Edgar Lee Masters was born in Garnett, Kansas, on August 23, 1868. During the first ten years of his life, both a brother and a best friend died, which influenced the young Masters and stimulated his interest in how death affects the living, who are left behind.
In 1880, he and the rest of the family moved to Lewistown, Illinois, near the actual Spoon River.
He married Helen M. Jenkins in 1898, and Masters began to practice law, which he did for nearly thirty years. Intermittently, though, Masters wrote poems, a play, a few novels, and essays.
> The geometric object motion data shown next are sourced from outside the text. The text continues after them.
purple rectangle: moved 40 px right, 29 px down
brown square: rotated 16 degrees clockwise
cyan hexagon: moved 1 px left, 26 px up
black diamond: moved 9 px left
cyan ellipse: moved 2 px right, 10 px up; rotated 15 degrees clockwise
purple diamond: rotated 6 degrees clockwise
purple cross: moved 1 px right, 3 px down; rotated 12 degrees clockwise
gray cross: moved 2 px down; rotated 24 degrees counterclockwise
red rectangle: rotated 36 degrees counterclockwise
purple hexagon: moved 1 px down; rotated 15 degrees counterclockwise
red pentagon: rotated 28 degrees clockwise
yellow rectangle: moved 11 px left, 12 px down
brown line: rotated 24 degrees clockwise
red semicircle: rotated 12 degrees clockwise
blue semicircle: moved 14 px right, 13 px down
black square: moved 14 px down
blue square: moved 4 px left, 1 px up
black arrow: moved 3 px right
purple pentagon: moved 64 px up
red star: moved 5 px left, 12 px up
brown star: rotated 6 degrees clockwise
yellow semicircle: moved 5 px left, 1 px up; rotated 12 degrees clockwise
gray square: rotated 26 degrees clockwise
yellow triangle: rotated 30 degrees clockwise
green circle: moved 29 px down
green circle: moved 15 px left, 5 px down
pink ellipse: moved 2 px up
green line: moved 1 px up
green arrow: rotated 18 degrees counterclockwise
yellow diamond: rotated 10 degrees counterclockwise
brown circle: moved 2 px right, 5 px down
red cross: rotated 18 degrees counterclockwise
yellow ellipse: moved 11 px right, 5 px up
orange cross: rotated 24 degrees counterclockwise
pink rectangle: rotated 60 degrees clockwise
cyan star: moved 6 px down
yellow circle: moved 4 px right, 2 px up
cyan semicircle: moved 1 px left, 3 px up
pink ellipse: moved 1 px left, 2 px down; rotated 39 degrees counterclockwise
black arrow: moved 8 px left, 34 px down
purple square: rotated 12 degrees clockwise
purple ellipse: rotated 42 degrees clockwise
None however achieved nearly the fame of his most popular work, Spoon River Anthology, the collection of epitaphs in free verse for which he is most famous. This collection of the secret lives of seemingly ordinary citizens instantly placed Masters in the company of Whitman and other great American poets, at least in the minds of the reading public and some critics. His rightful place among the literary greats, however, is debated, even today.
Later in his life, Masters wrote biographies of Mark Twain, Walt Whitman, and Abe Lincoln. After a bitter divorce and a long fight against pneumonia, Masters married again and moved to New York, where he retired from the law.
Masters died in 1950. He is remembered as a transitional poet, one whose work laid the groundwork for many of the poets of the mid-twentieth century.